Karen, de Ana Teresa Pereira


Antes de ler Karen, livro vencedor do Prémio Oceanos em 2017, comecei pela leitura de alguns contos desta escritora: Ana Teresa Pereira. Autora discreta que, não obstante, apresenta uma extensa carreira literária, com mais de quarenta obras publicadas, algumas delas premiadas.

Ao explorar cada conto, notei logo algo de muito particular, muito singular na sua escrita, que é estranha, mas, ao mesmo tempo, fluída e consegue viciar. São os temas, são os cenários, são as personagens, cujos nomes por vezes se repetem; contudo, todos eles contam histórias diferentes.

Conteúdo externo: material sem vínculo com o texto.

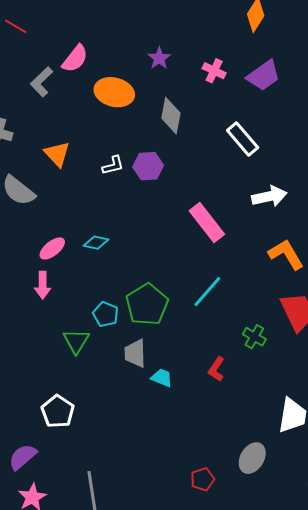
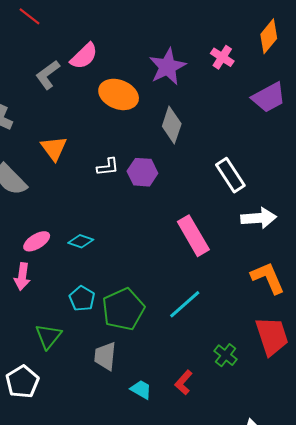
purple star: (159, 58) -> (168, 67), size x1.6
pink cross: (214, 71) -> (222, 57), moved
white rectangle: (243, 139) -> (230, 175), moved
cyan pentagon: (106, 314) -> (82, 298), moved
cyan trapezoid: (162, 378) -> (141, 390), moved
white pentagon: (58, 411) -> (22, 382), moved

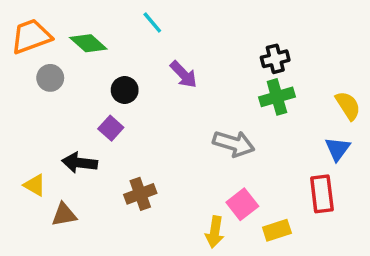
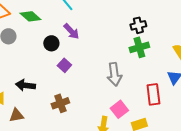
purple arrow: (183, 74) -> (71, 31), moved
purple square: (111, 128) -> (64, 65), moved
gray arrow: (234, 144) -> (114, 74), turned 65
red rectangle: (322, 194) -> (153, 94), moved

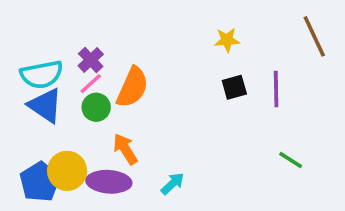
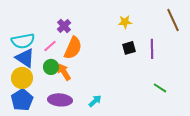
purple cross: (91, 60) -> (64, 26), moved
green circle: (96, 107) -> (51, 67), moved
orange arrow: (125, 149) -> (64, 72), moved
yellow circle: (67, 171) -> (22, 78), moved

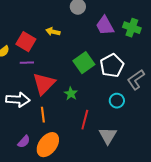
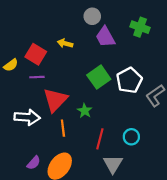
purple trapezoid: (105, 26) -> (105, 37), moved
green cross: (132, 28) -> (140, 27), moved
cyan circle: (117, 101) -> (131, 137), moved
orange line: (43, 115) -> (63, 128), moved
gray triangle: (108, 136) -> (113, 164), moved

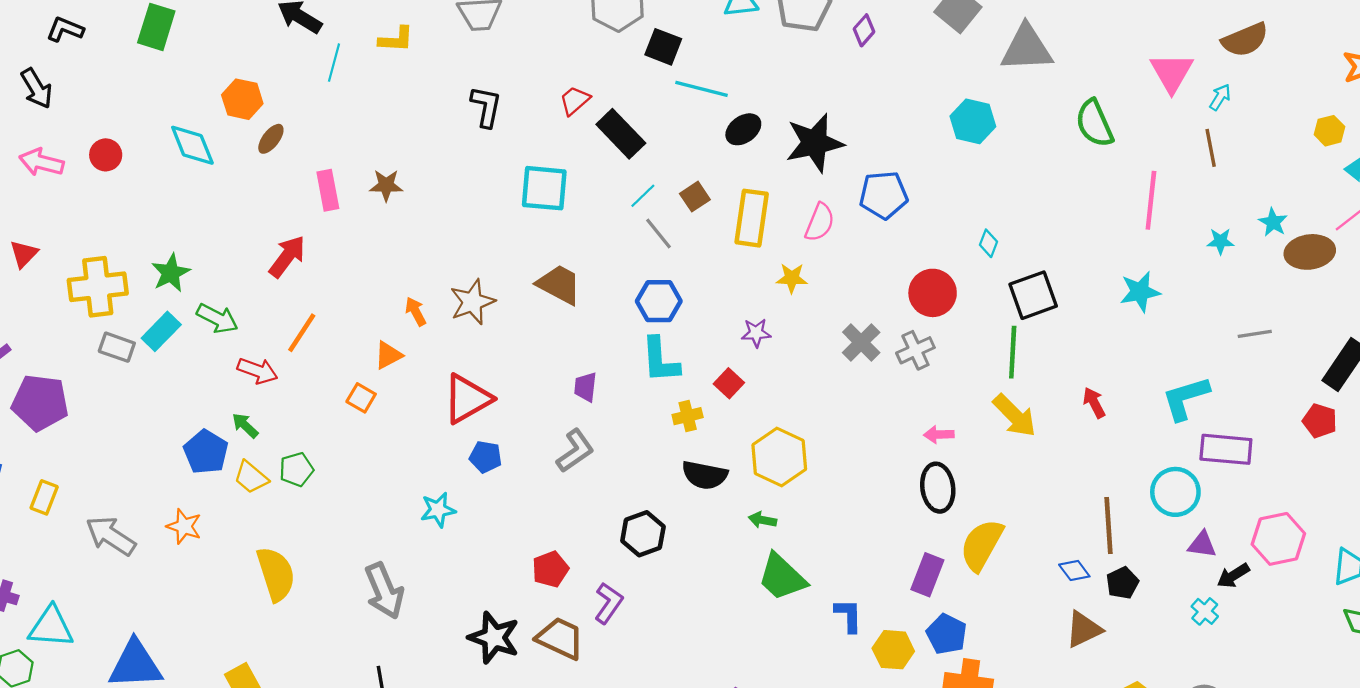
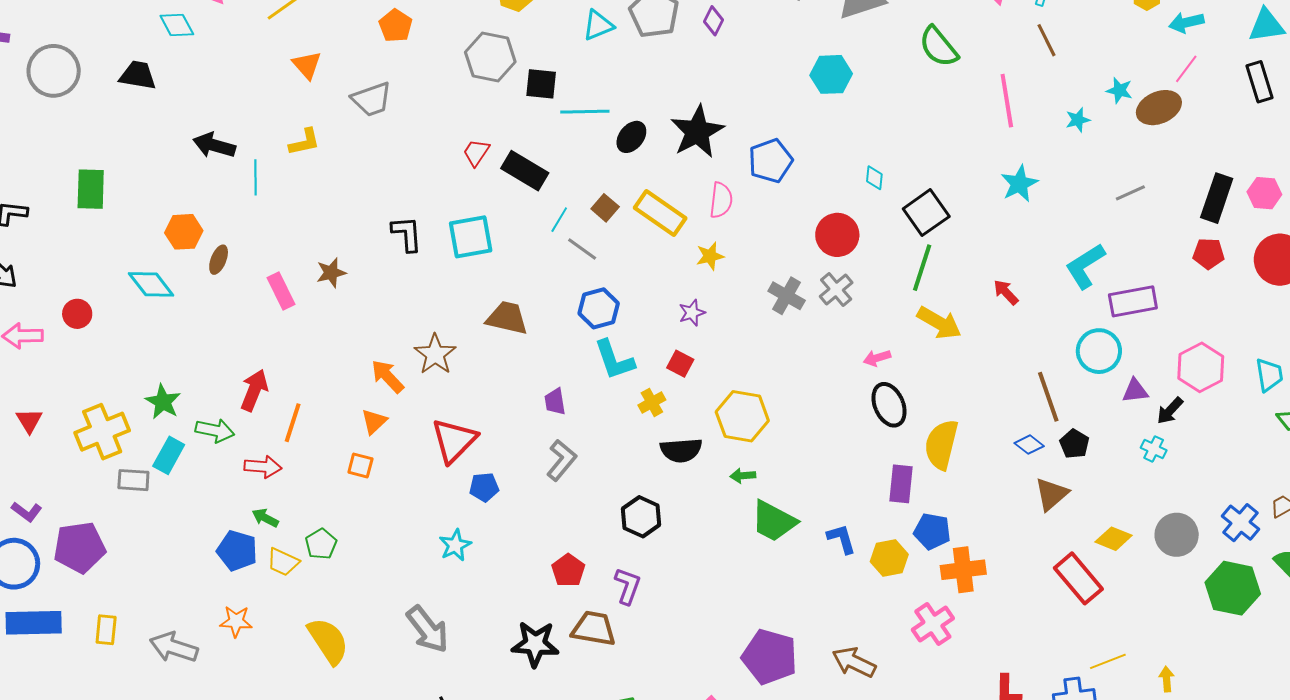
black L-shape: (486, 107) -> (407, 234), moved
yellow rectangle: (752, 218) -> (660, 213), turned -48
red arrow: (287, 256) -> (254, 390), moved
orange arrow: (416, 312) -> (387, 376), size x1.4
green line: (1013, 352) -> (922, 268), turned 30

E sobre Karen: o que nos conta Ana Teresa Pereira nesta história?

Narrado na voz da protagonista, começamos com uma descrição da nossa personagem a caminhar por Londres em direção a uma galeria. Supõe-se que é pintora, que não consegue viver sem os seus quadros, as suas telas, as suas tintas, os seus pincéis.

Até que acorda numa cama, num quarto, numa casa que desconhece. Dói-lhe o tornozelo, apresenta ferimentos, uma cicatriz na testa. Observa as fotografias que se encontram nas mesas de cabeceira: «Um homem de uns trinta e poucos anos, com o cabelo preto e os olhos muito azuis e um dos rostos mais atraentes que já vira. (...) Eu nunca o vira antes.»; «... a princípio não reconheci a rapariga na foto. (...) Com um estremecimento, percebi que a rapariga era eu.»

«Compreendi que tinha de estar na defensiva, não deixar transparecer a angústia que ameaçava tornar-se em medo.» E assim é o início deste jogo de ambiguidades. Ela, a protagonista, é tratada por Karen, tanto por Alan (o marido, o homem da fotografia) como por Emily, a governanta (aparentemente de meia-idade) da casa em Northumberland. Receando ser descoberta, pois considerava não ser a mulher a quem apelidavam por aquele nome, aos poucos vai descobrindo um pouco mais sobre si — ou melhor dizendo, sobre Karen —, na expetativa de recuperar a memória que, ao que tudo indicava, havia perdido aquando do acidente na cascata.

«Imagining... no, remembering... estava a tornar-se difícil separar o que imaginava do que recordava». Até que ponto Karen e a protagonista eram apenas uma só, ao partilharem o mesmo rosto, o mesmo corpo, a mesma alma? «Não eu, Karen. Havia momentos em que quase nos confundíamos uma com a outra.» É sobre esta permanente dúvida que a narrativa se debruça. Será que estamos perante um caso de transtorno dissociativo de identidade?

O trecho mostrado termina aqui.